Usage

The library is designed to make interaction with CommonCrawl’s indexes simple, while also providing a framework for extracting data from the downloaded HTMLs.

You can use the library in two ways:

Command Line Interface - This should suffice for 80% of the use cases. Restricted, but easy to use.
How to extract from Common Crawl (practice) - If you need more control over the process, you can use the library programmatically.

Workflow

In order to download from CommonCrawl you first need to find the pointers to the data you want to download. Search for the pointers is done over the specific files called indexes. The indexes don’t contain the data itself, but rather metadata and pointers to the data. We call these pointers domain records (see Domain Record). Once you have the domain records you can download the data from the CommonCrawl’s S3 bucket. Since you might want to extract only specific data from the downloaded HTMLs, you can also specify a list of extractors to be run on the downloaded HTMLs.

The library thus supports the two step workflow:

First download domain records from the indexes.
Download and extract the domain records.

AWS

The CommonCrawl are stored on AWS S3 us-east-1 bucket. The CommonCrawl allows you to access the data using following methods:

Gateway - you can download the data throught CloudFlare HTTP Gateway. You will not need AWS credentials, but it is also the slowest.
S3 - you can download the data directly from S3. You will need AWS credentials, but it is also the fastest.

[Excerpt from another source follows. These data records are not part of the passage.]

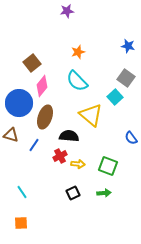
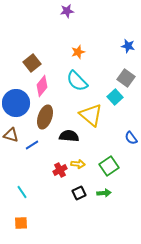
blue circle: moved 3 px left
blue line: moved 2 px left; rotated 24 degrees clockwise
red cross: moved 14 px down
green square: moved 1 px right; rotated 36 degrees clockwise
black square: moved 6 px right
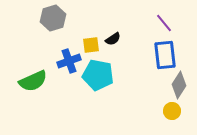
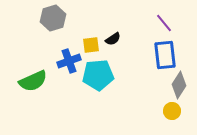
cyan pentagon: rotated 16 degrees counterclockwise
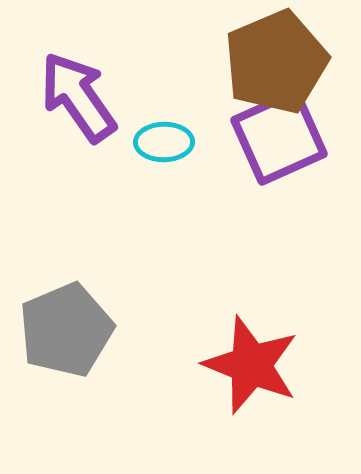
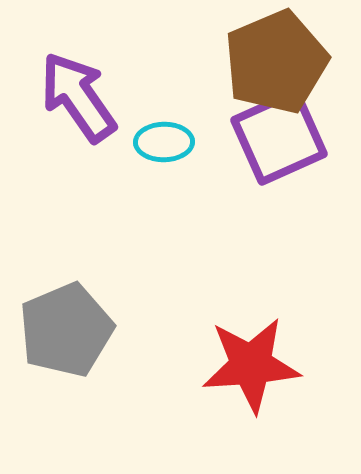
red star: rotated 26 degrees counterclockwise
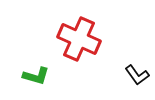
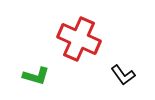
black L-shape: moved 14 px left
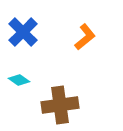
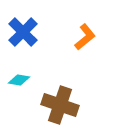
cyan diamond: rotated 25 degrees counterclockwise
brown cross: rotated 27 degrees clockwise
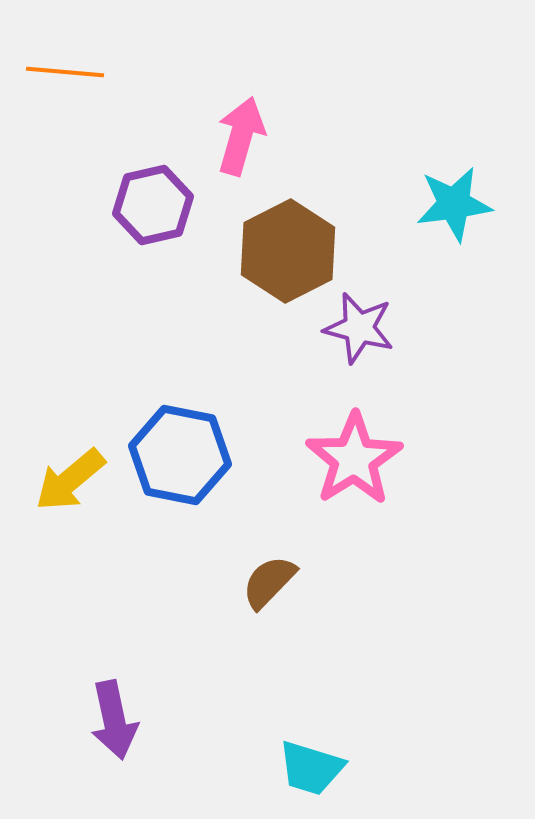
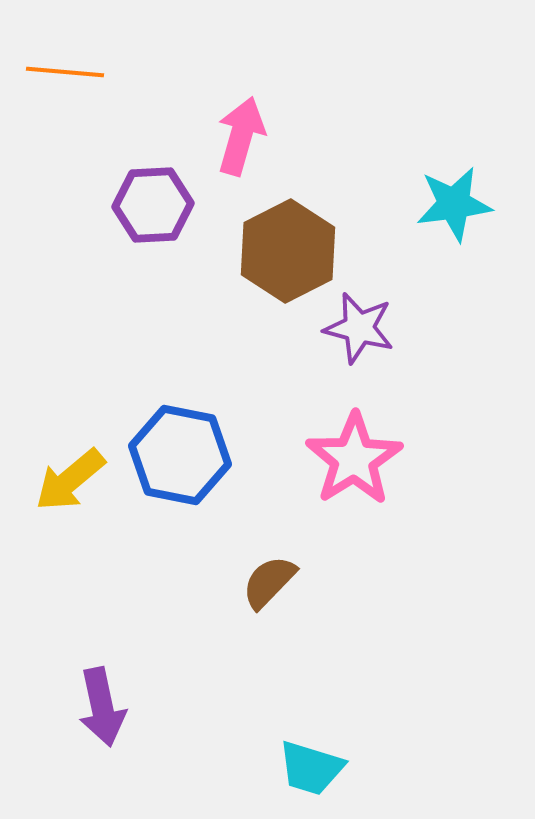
purple hexagon: rotated 10 degrees clockwise
purple arrow: moved 12 px left, 13 px up
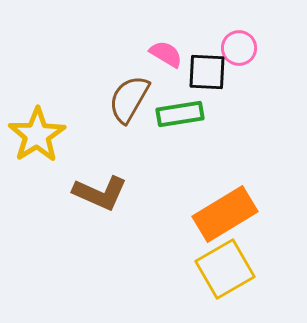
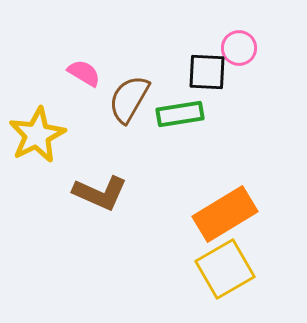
pink semicircle: moved 82 px left, 19 px down
yellow star: rotated 6 degrees clockwise
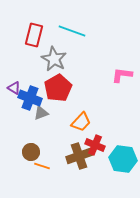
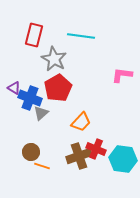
cyan line: moved 9 px right, 5 px down; rotated 12 degrees counterclockwise
gray triangle: rotated 21 degrees counterclockwise
red cross: moved 1 px right, 4 px down
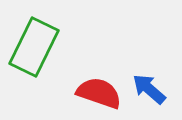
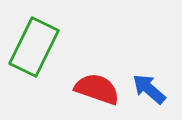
red semicircle: moved 2 px left, 4 px up
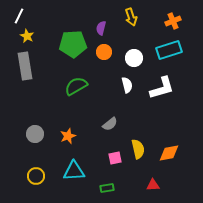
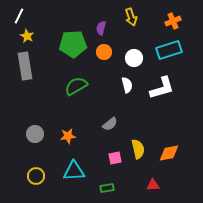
orange star: rotated 14 degrees clockwise
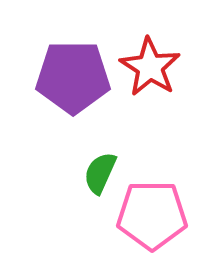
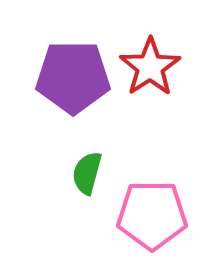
red star: rotated 6 degrees clockwise
green semicircle: moved 13 px left; rotated 9 degrees counterclockwise
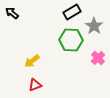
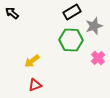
gray star: rotated 18 degrees clockwise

Additionaly, the CommonCrawl provides two ways to to query the data:

CommonCrawl Index - Free, but more limited and incrdibly slow.
AWS Athena - Paid, but much faster, you can use SQL to query the data.

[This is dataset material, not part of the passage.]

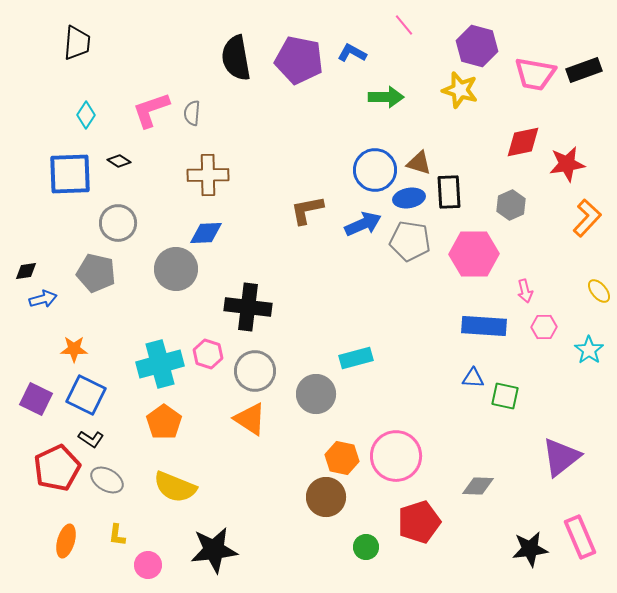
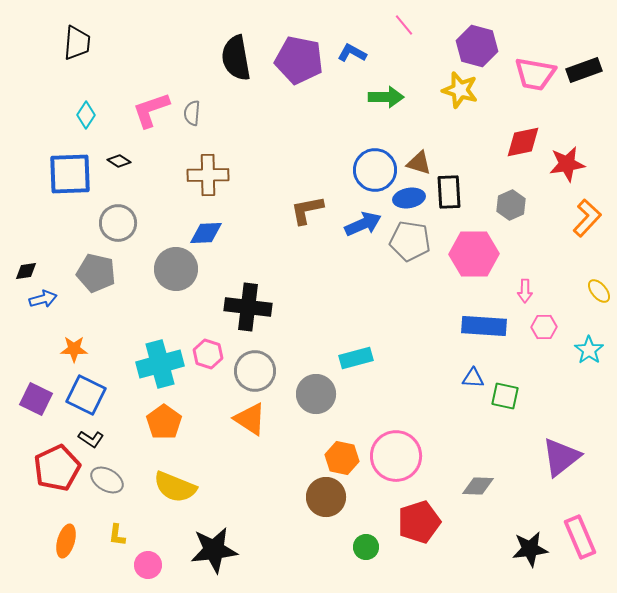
pink arrow at (525, 291): rotated 15 degrees clockwise
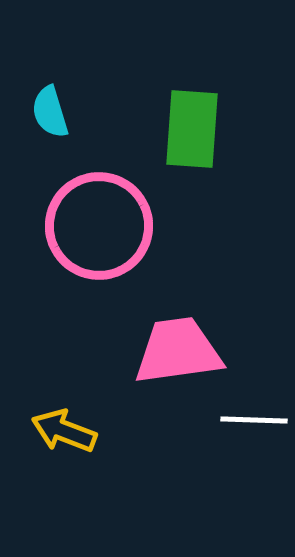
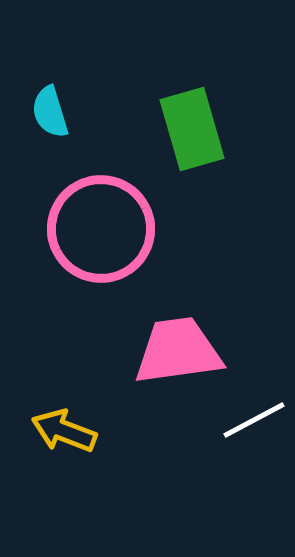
green rectangle: rotated 20 degrees counterclockwise
pink circle: moved 2 px right, 3 px down
white line: rotated 30 degrees counterclockwise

The library supports all of these methods. We recommend using S3/AWS Athena combination. Refer to the following image to see the differences:

Be nice to others

If you use the library programmatically or through CLI, you will find, that you can specify the number of threads to use. Please be aware that by default we limit the number of requests per thread to 20/s. This is to prevent overloading the CommonCrawl’s servers. If you plan to use more threads, be considerate to others and don’t set the number of threads too high.